With SolrCloud, the complete index can be divided into shards and replicas. A shard is a part of the complete index. A replica is basically a Solr slave that reads data from the master and replicates it. A shard can have more than one replica. SolrCloud has the capability to set up a cluster of Solr servers that also provides fault tolerance and high availability in addition to distributed search and indexing.

SolrCloud offers a centralized configuration, automatic load balancing and failover for queries, and ZooKeeper integration for cluster coordination and configuration. ZooKeeper is a centralized service for maintaining configuration information for a distributed system.
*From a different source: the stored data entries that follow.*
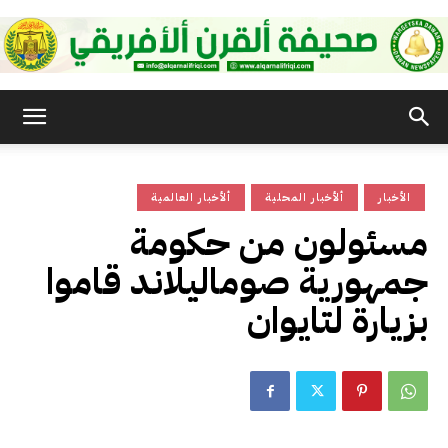
صحيفة
الأخبار
ألأخبار المحلية
ألأخبار العالمية
القرن
مسئولون من حكومة
جمهورية صوماليلاند قاموا
الأفريقي
بزيارة لتايوان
It is possible to have a cluster of ZooKeeper services providing high availability and failover. SolrCloud does not have a master node to allocate nodes, shards, and replicas. Instead, it uses ZooKeeper to manage these components.

With SolrCloud, we can add documents to our distributed index via any server in the cluster. The document is automatically routed to the proper shard in the cluster and indexed there. In case of a server or Solr instance going down, another shard will be elected as a leader. The searches are available near real time after indexing.

A full-scale SolrCloud setup is explained by the following architecture:

The SolrCloud architecture

The cloud consists of N shards, each of which can be on a different machine. Each shard can have n replicas, again on different machines. The configuration is managed by a separate cluster of ZooKeeper servers known as Zookeeper ensemble. The ZooKeeper ensemble will interact with each machine in SolrCloud, namely shard leaders and replicas.